Local marijuana operation gone to pot
CLOSE TO 1,500 MARIJUANA PLANTS FOUND WORTH ESTIMATED $3.6 MILLION
By Patrick Yost
Editor
Late in July a pair of Department of Natural Resource (DNR) officers conducting a “normal patrol” deep in a patch of woods off Little Indian River Road outside of Godfrey made a discovery that was anything but normal.
Tucked into hand–cleared patches of hardwoods and pine trees were four thriving marijuana grow operations.
The officers eased out. Quietly.
There is a reason. When members of the Morgan County Sheriff’s Office, the Georgia Bureau of Investigation, the Ocmulgee Drug Task Force and the DNR entered the fields last Thursday for an eradication effort, they found approximately 1,440 marijuana plants worth an estimated $3.6 million.
At first glance, the conservation officers knew they had walked up on a grow operation that is quickly permeating southern, specifically Georgia, forests. And where there’s money and product “officer safety is our number one issue,” a conservation officer who declined to be identified said. “You could have people out there protecting their crop.”
Since the initial discovery, Kenny Stewart, Morgan County Sheriff’s Office investigator, said law enforcement officers had placed the area under survelliance, hoping to arrest suspects in the grow fields.
No arrests were made but the fields were destroyed in what Stewart said was the largest marijuana growing operation ever discovered in Morgan County. The fields were approximately 13 miles south of Madison. By 8:30 p.m. the team of officers had pulled the plants, some as tall as eight feet, loaded them onto a gas–powered mule and hauled them back to the Morgan County Detention Center.

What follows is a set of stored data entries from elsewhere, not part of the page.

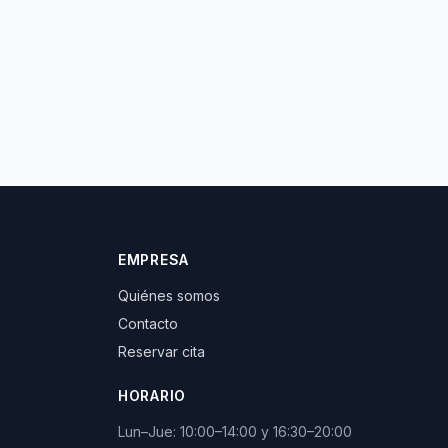
EMPRESA
Quiénes somos
Contacto
Reservar cita
HORARIO
Lun–Jue: 10:00–14:00 y 16:30–20:00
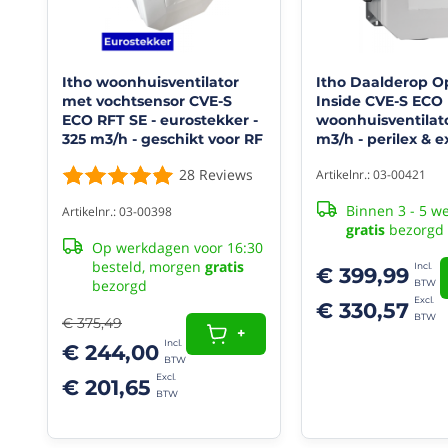
wisselstroommotor
5
jaar
garantie
ingebouwde
Itho woonhuisventilator
Itho Daalderop O
vochtsensor
met vochtsensor CVE-S
Inside CVE-S ECO 
die
ECO RFT SE - eurostekker -
woonhuisventilato
de
325 m3/h - geschikt voor RF
m3/h - perilex & e
box
bediening
randaardestekker
28
Reviews
Artikelnr.: 03-00421
hoger
ingebouwde voch
zet
sensor
Binnen 3 - 5 w
Artikelnr.: 03-00398
bij
gratis
bezorgd
een
Op werkdagen voor 16:30
te
besteld, morgen
gratis
hoge
€ 399,99
bezorgd
vochtigheid
€ 330,57
Geschikt
€ 375,49
voor
+
RF-
€ 244,00
bediening
€ 201,65
(afstandbediening
wordt
meegeleverd
bij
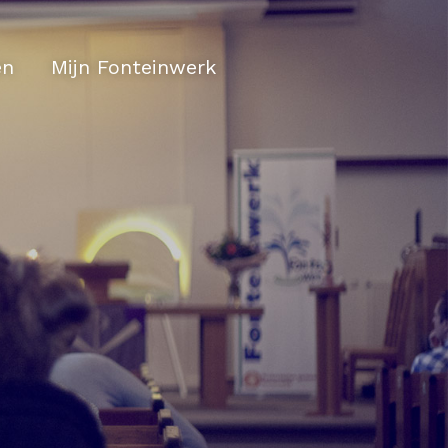
en
Mijn Fonteinwerk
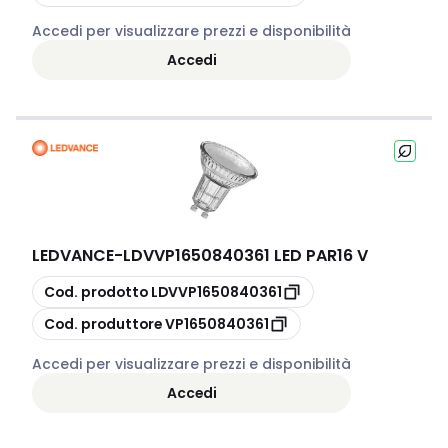
Accedi per visualizzare prezzi e disponibilità
Accedi
LEDVANCE
-
LDVVP1650840361 LED PAR16 V
copia
Cod. prodotto
LDVVP1650840361
copia
Cod. produttore
VP1650840361
Accedi per visualizzare prezzi e disponibilità
Accedi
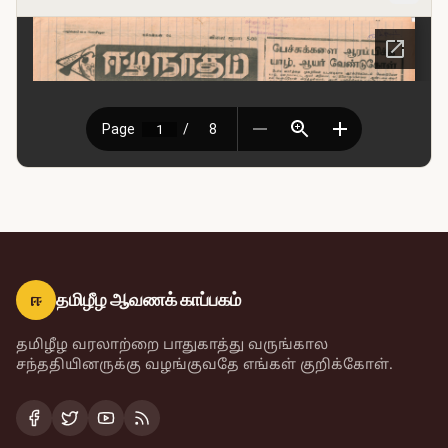
ஈ
தமிழீழ ஆவணக் காப்பகம்
தமிழீழ வரலாற்றை பாதுகாத்து வருங்கால
சந்ததியினருக்கு வழங்குவதே எங்கள் குறிக்கோள்.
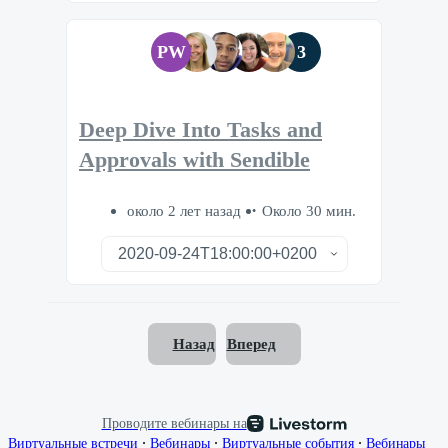
PW
3
Deep Dive Into Tasks and
Approvals with Sendible
около 2 лет назад
Около 30 мин.
Назад
Вперед
Проводите вебинары на
∙
∙
∙
Виртуальные встречи
Вебинары
Виртуальные события
Вебинары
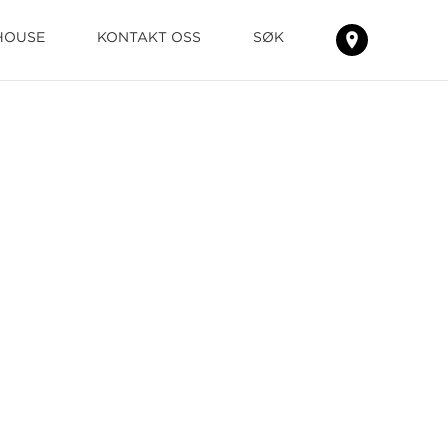
HOUSE
KONTAKT OSS
SØK
FINN
TEPPENE
HOS
DIN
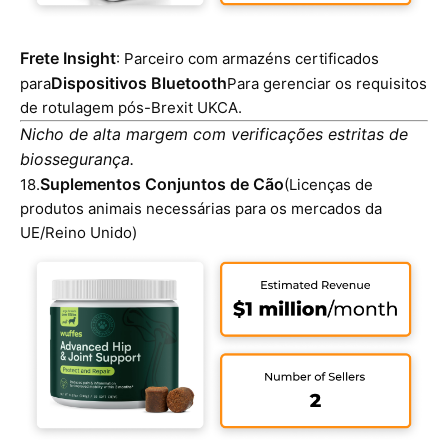
Frete Insight
: Parceiro com armazéns certificados
Dispositivos Bluetooth
para
Para gerenciar os requisitos
de rotulagem pós-Brexit UKCA.
Nicho de alta margem com verificações estritas de
biossegurança.
Suplementos Conjuntos de Cão
18.
(Licenças de
produtos animais necessárias para os mercados da
UE/Reino Unido)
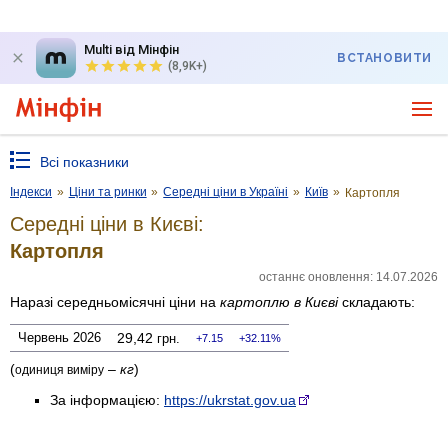
Multi від Мінфін
ВСТАНОВИТИ
(8,9K+)
Всі показники
Індекси
»
Ціни та ринки
»
Середні ціни в Україні
»
Київ
»
Картопля
Середні ціни в Києві:
Картопля
останнє оновлення: 14.07.2026
Наразі середньомісячні ціни на
картоплю
в Києві
складають:
Червень 2026
29,42
грн.
7.15
32.11%
(
–
кг
)
одиниця виміру
За інформацією:
https://ukrstat.gov.ua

GBI agents on Friday said the operation was similar to recent discoveries in Warren, Twiggs and Taliafero counties.
Hidden under the canopy was a small tent surrounded with unopened, and often expanded, cans of food, hot sauce, a loaf of white bread and dried meat. Large water jugs were strewn around the area, along with fertilizer, pesticide sprayers and assorted garden tools. GBI agents contend the operation is part of a greater criminal conspiracy. “We think it’s going to be part of a larger organization,” he said.
Stewart said information gathered from the investigation leads officers to believe that the grow operation is part of an international conspiracy. “It’s safe to say it’s Mexican nationals,” he said.
GBI agents contend that increased border interdiction has created a financial opportunity for marijuana producers to grow the product in the United States. Officers contend that two suspects have been working the fields, living in extremely rudimentary conditions, for the past three months. With rain, they said, the fields would have been ready to harvest in approximately two weeks. A Georgia State Patrol helicopter, as part of the Governor’s Task Force to Eradicate Marijuana program, fled the site Thursday to search for more fields. None were found.
Officers also found a box of .380 bullets and an empty ammunition clip at the site. The discovery was made by a conservation officer.